Antelope Valley Press

Badinter, who led France to end death penalty, dead

- By ANGELA CHARLTON

PARIS — Robert Badinter, who spearheade­d the drive to abolish France’s death penalty, campaigned against antisemiti­sm and Holocaust denial, and led a European body dealing with the legal fallout of Yugoslavia’s breakup, has died. He was 95.

French President Emmanuel Macron hailed Badinter, a revered human rights defender and former justice minister, as a “figure of the century’’ who “never ceased to advocate for the ideas of the Enlightenm­ent.’’ The French Justice Ministry on Friday confirmed Badinter’s death, without providing details.

A famed lawyer and thinker, Badinter was best known for his sustained push to end capital punishment. He described seeing one of his own clients lose his head to a guillotine, used up until the 1970s to kill criminals in France.

As justice minister under then-President Francois Mitterrand, Badinter overcame public opposition and won parliament­ary support for abolishing the death penalty in 1981.
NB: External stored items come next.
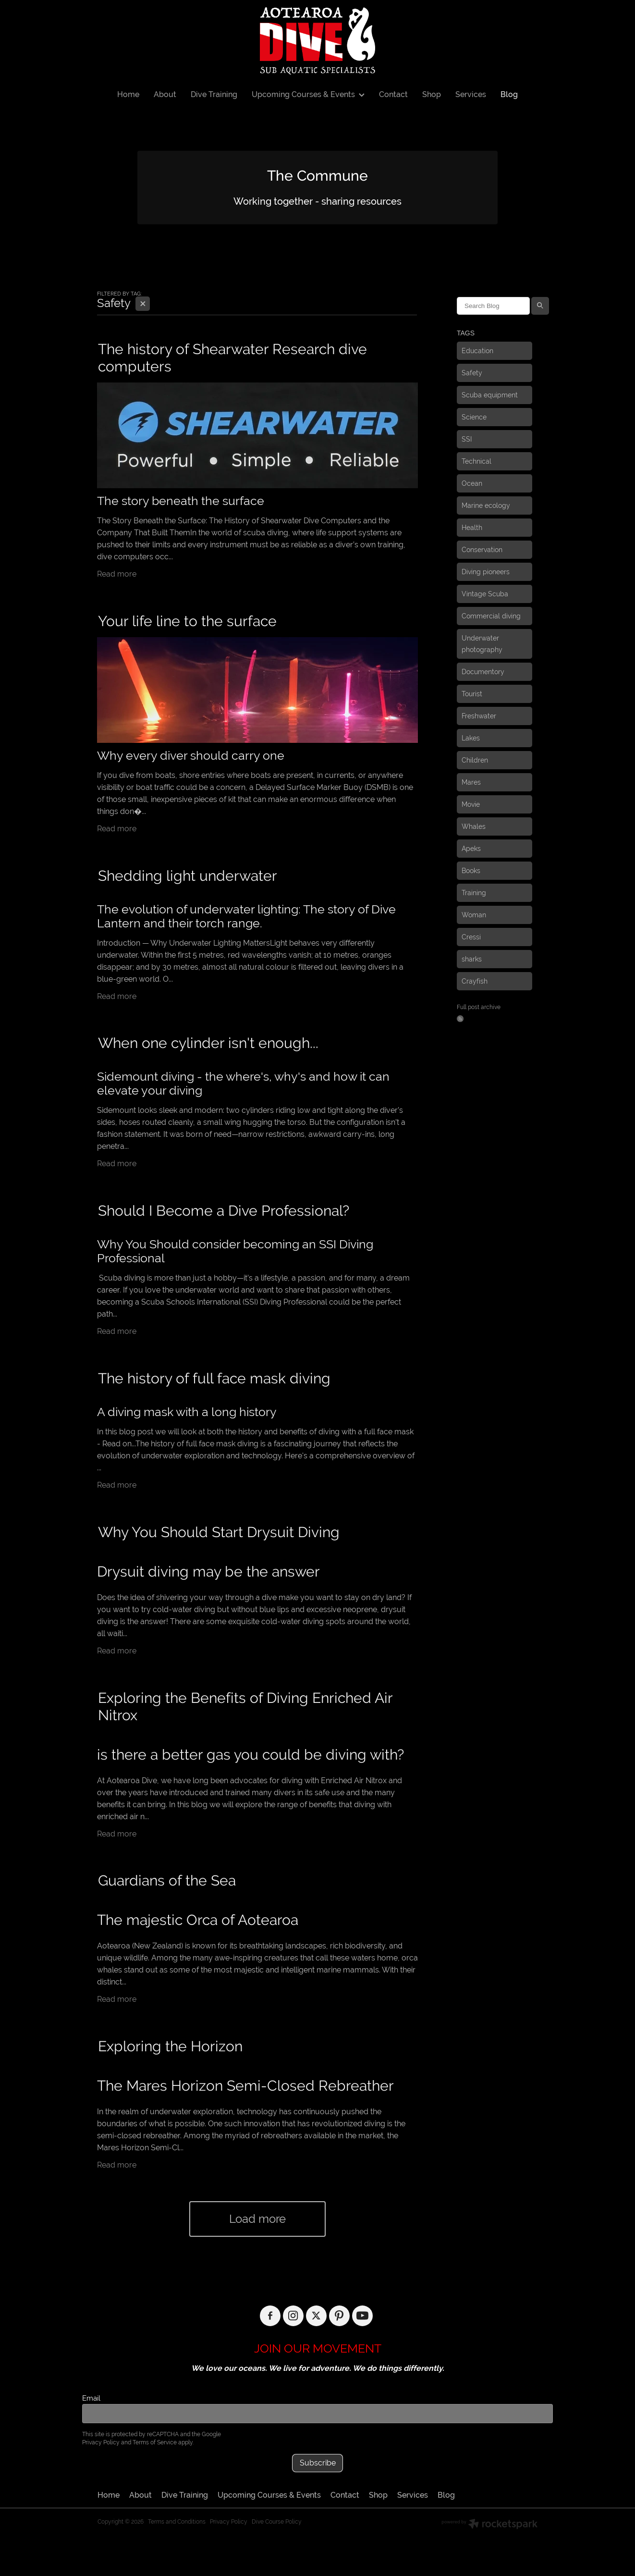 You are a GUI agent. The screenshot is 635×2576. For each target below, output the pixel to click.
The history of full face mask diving (214, 1378)
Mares (471, 782)
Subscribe (318, 2462)
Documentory (483, 672)
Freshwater (479, 716)
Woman (474, 915)
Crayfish (475, 981)
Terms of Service (155, 2442)
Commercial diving (491, 616)
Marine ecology (486, 505)
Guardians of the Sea (167, 1880)
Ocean (472, 483)
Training (474, 893)
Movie (471, 804)
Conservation (482, 550)
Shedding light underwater (187, 875)
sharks (472, 959)
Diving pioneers (486, 572)
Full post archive (479, 1007)
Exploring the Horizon (170, 2046)
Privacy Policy (101, 2442)
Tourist (472, 694)
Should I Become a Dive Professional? (223, 1210)
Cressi (471, 937)
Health (472, 527)
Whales (474, 826)
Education (477, 351)
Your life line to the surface (187, 621)
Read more (116, 574)
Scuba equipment (490, 395)
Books (471, 871)
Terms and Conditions (177, 2521)
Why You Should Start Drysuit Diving (219, 1532)
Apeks (471, 848)
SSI (467, 439)
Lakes (471, 738)
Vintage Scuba (485, 594)
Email (91, 2398)
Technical (476, 461)
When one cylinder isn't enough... (208, 1043)
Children (475, 760)
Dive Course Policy (277, 2521)
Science (474, 417)
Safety (472, 373)
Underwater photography (482, 643) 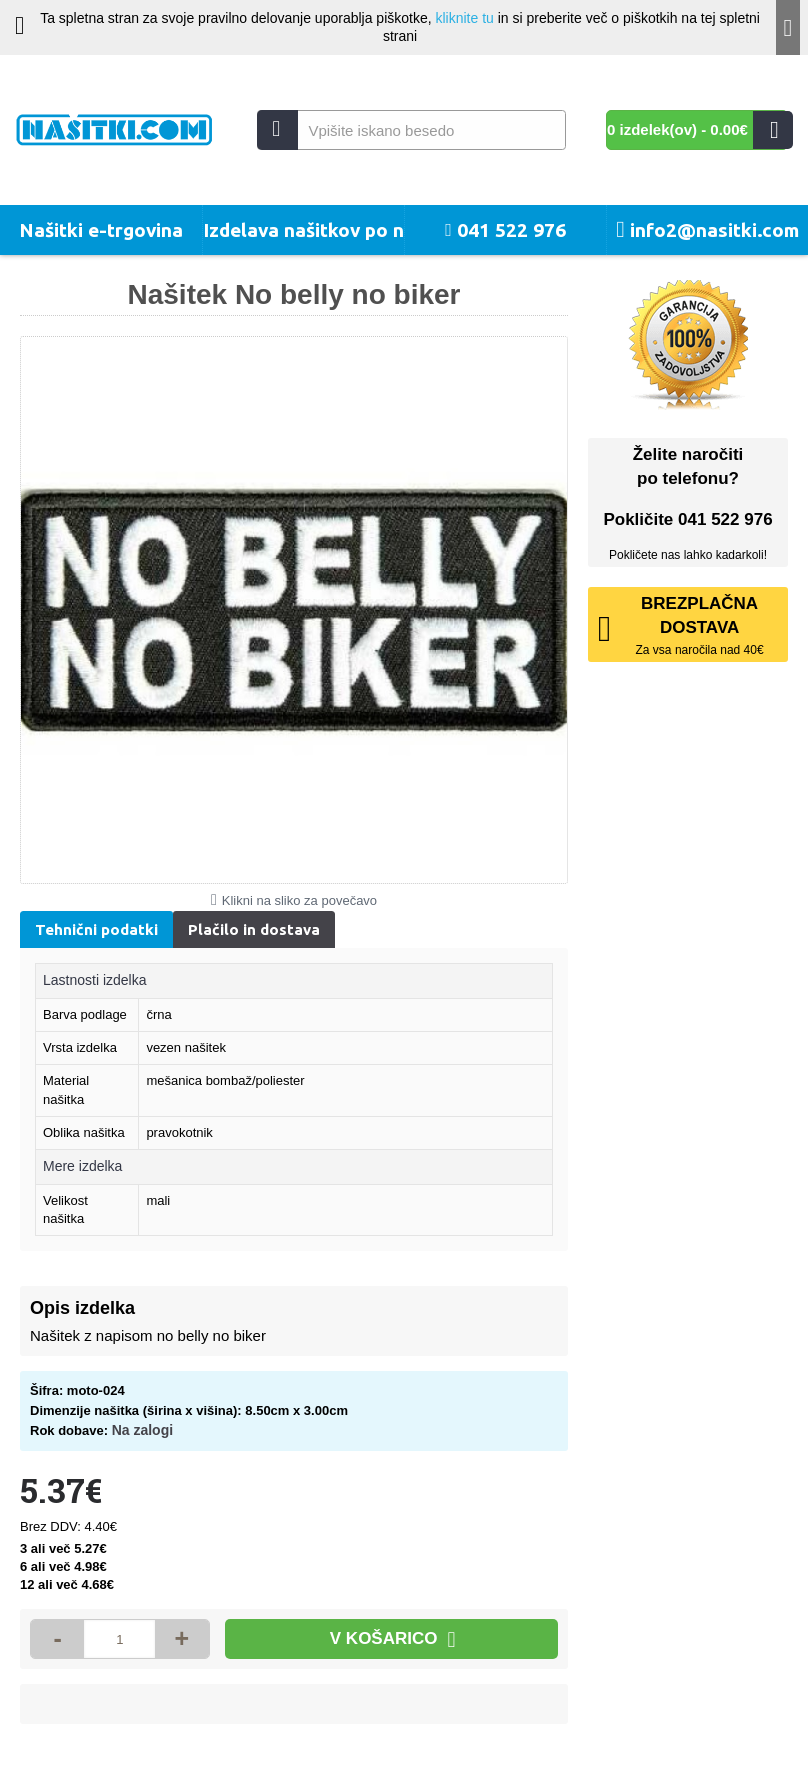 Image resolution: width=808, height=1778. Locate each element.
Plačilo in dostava (254, 929)
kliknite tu (464, 18)
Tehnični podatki (96, 929) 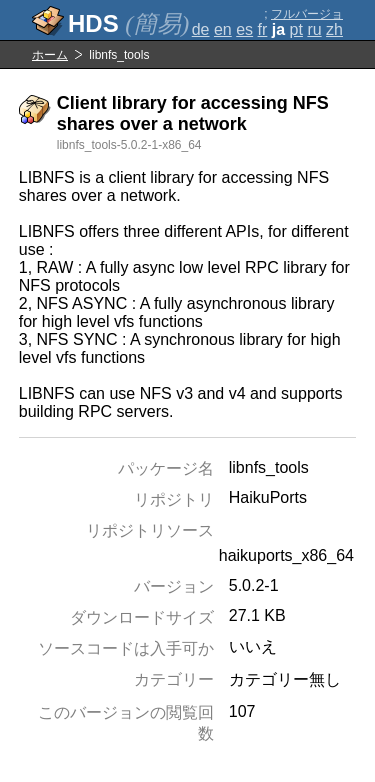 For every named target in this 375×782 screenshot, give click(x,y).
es (244, 29)
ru (314, 29)
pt (296, 29)
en (223, 29)
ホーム (50, 55)
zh (334, 29)
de (201, 29)
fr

Born in Paris in 1928 to a Jewish family, Badinter saw Nazi horrors and France’s collaborat­ion up close during World War II, and lost his father in the Sobibor death camp, according to Macron’s office. As a lawyer, he later pursued a notorious Holocaust denier in court.

Badinter went on to lead France’s Constituti­onal Court, served as a senator for 16 years, and was seen as a moral compass for many in France for his defense of human rights.

In 1991, Badinter led an arbitratio­n body set up by the European Economic Community to provide the Peace Conference on Yugoslavia with legal advice after two of the country’s six republics – Slovenia and Croatia – had declared independen­ce. The Badinter Commission, as the body became known, was made up of presidents of constituti­onal courts of the member nations of the EEC, precursor to the EU.